Оба хана, Котян и Бастый, присутствовавшие на совете, обиженно вскинулись и подняли настоящий лай. Им, оказывается, раньше и в голову не приходило, что их люди могут своим поведением кого-то задевать. А если что-то и взяли у русских, так ведь для надобности.
— Ты сам вор! — кричал Котян Ингварю Луцкому, потому что тот сидел от хана подальше, чем другие. — Покажи, что я у тебя украл! Всё врёшь!
— Русский всегда нас не любил! — кричал Бастый. — Погаными называит! — и перешёл затем на скороговорку своего родного языка. Ругался, наверное.
Князь Ингварь какое-то время с изумлением смотрел на разбушевавшегося Котяна, потом медленно начал подниматься на ноги, вытаскивая нож из сапога. В него сразу вцепилось несколько рук, усадили обратно. Мстислав Мстиславич увидел, что сейчас здесь может начаться резня, и чем это может обернуться для войска — лучше себе и не представлять. Он подскочил к Бастыю, со всего размаха залепил ему рот ладонью и, крепко тряхнув, усадил на место. Затем грозно придвинулся к оторопевшему тестю. Котян сразу заткнулся сам и уселся, словно ничего и не было.

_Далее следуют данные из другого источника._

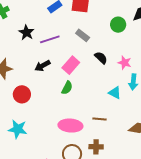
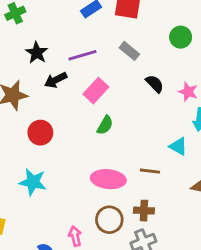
black star: (26, 32) -> (37, 53), moved
pink rectangle: (71, 65) -> (96, 91), moved
black arrow: (43, 66) -> (56, 80), moved
cyan triangle: (115, 93) -> (178, 146), moved

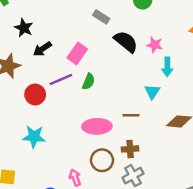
purple line: (83, 55) -> (61, 80), moved
black semicircle: (155, 84) -> (126, 42), size x1.5
cyan triangle: (178, 146) -> (152, 92), turned 42

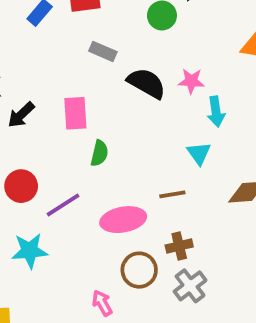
pink rectangle: (77, 53) -> (75, 113), turned -30
purple line: (61, 80) -> (63, 205), moved

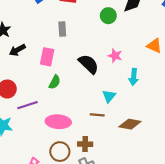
gray rectangle: (103, 51) -> (62, 29), moved, turned 48
black semicircle: (146, 83) -> (89, 64), moved
cyan arrow: (216, 112) -> (134, 77), moved
brown line: (172, 194) -> (97, 115), moved

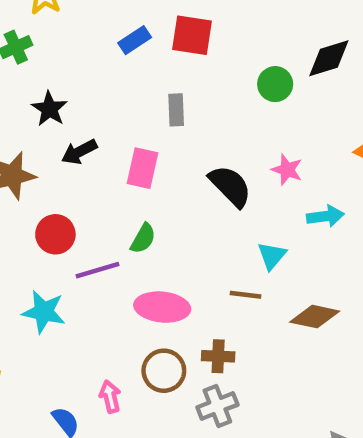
cyan arrow: (134, 77) -> (325, 216), turned -105
green semicircle: (55, 82) -> (143, 238), moved

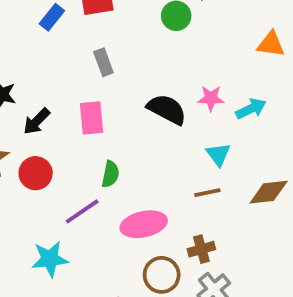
pink star: (287, 170) -> (211, 98), moved
red circle: (55, 234) -> (36, 173), moved

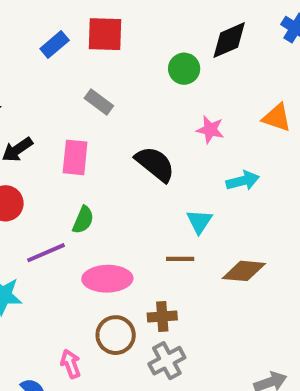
gray rectangle: (103, 62) -> (99, 102), turned -44
pink star: (211, 98) -> (210, 130), moved

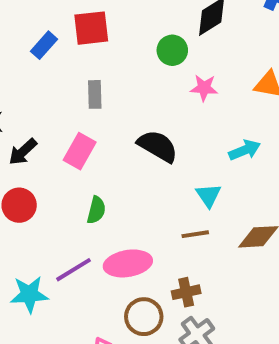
gray rectangle: (99, 102) -> (95, 94), turned 60
pink star: (210, 130) -> (204, 88), moved
pink rectangle: (75, 157) -> (80, 151), turned 32
purple line: (46, 253) -> (74, 270), moved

— Я, пожалуй, вот как решу, — сказал, отдышавшись после приступа ярости, Мстислав Мстиславич. — Обоих вас, ханы, с начальства снимаю. И ставлю над вами своего человека. Кого — позже скажу. Но чтоб его слушались, иначе!.. Забыли, зачем мы здесь?
Он сжал кулак и погрозил притихшим половцам. Оба хана, хоть и без большой охоты, но согласились, понимая, что продолжать ссору с русскими сейчас было бы неразумно.
На этом совет был закончен.
Неожиданная эта свара не на шутку обеспокоила Мстислава Мстиславича. Она грозила подорвать остатки доверия, которое в таком большом войске было необходимо. Но мысль о том, что над половцами нужно поставить своего человека, высказанная Мстиславом Мстиславичем в запальчивости, нравилась ему всё больше. Теперь главное было — выбрать такого человека, чтобы его начальство было принято половецким полком безоговорочно. Своего близкого человека, мечника Никиту, можно было бы поставить на это место, и он справился бы, но уж очень не хотелось отпускать его от себя. Привык в бою полагаться на верного Никиту, который защищает спину.
Чем больше думал Удалой, тем прочнее он утверждался в убеждении: сотник Олёшка Микулич — вот тот человек, что сможет взять расхлябанную толпу половцев в свои крепкие руки. Олёшка был огромного роста, необычайной силы и нрав имел крутой. Он был смоленский, из дружины Владимира Рюриковича, и с князем предстоял большой разговор: Мстислав Мстиславич не был уверен, что князь Владимир отдаст лучшего своего воина, когда решающая битва уже близко. Не говоря о том, что сам Олёшка мог заартачиться и отказаться покидать свою сотню. Князь Удалой, хоть и был главным в войске, но приказывать сотнику всё же не мог.
Тем же вечером с князем Владимиром Рюриковичем состоялся разговор. Как и ожидал Мстислав Мстиславич, князь Владимир без восторга отнёсся к такому предложению. Его всё же удалось убедить, что это нужно для общего дела, посулив притом добрую часть половецкой добычи. Позвали в шатёр самого Микулича. Тот пришёл, отвесил князьям поклон и встал возле полстницы, слегка пригибаясь — шатёр для его роста был слишком низок.
— А чего же? — сказал он после небольшого раздумья. — Возьму. Они, княже, у меня не забалуются. Я их знаю, собачьих детей. Ты меня только сведи к ним да огласи, князь Мстислав, а дальше я уж сам.
Видно было, что для Микулича такое предложение, сделанное самим Мстиславом Удалым, было лестно. Смоленский-то князь уж сколько лет держал его в сотниках, никак не повышая. А тут — сразу в воеводы, что ли? Правда, начальствовать предстояло над ненадёжными половцами. Но это Олёшка вообще не считал за трудность.
После этого разговора на душе у Мстислава Мстиславича стало полегче. Он тут же сходил с Микуличем в половецкий стан и представил половцам нового начальника, при всех назвав его воеводой. Олёшке назначение было по сердцу, и он сразу принялся наводить свой железный порядок. И первым делом заставил новых подчинённых разом укладываться спать, чтобы хорошенько отдохнули перед завтрашним днём.
Постепенно над степью разливались сумерки. Затихал шум в обширном русском стане, всё явственнее можно было различить мирный стрекот ночных кузнечиков, даже соловей, непонятно как здесь оказавшийся, выводил свои коленца где-то в кустарнике над речкой. Завтрашний день, последний день мая, обещал быть тихим и знойным, как и полагается перед наступлением лета.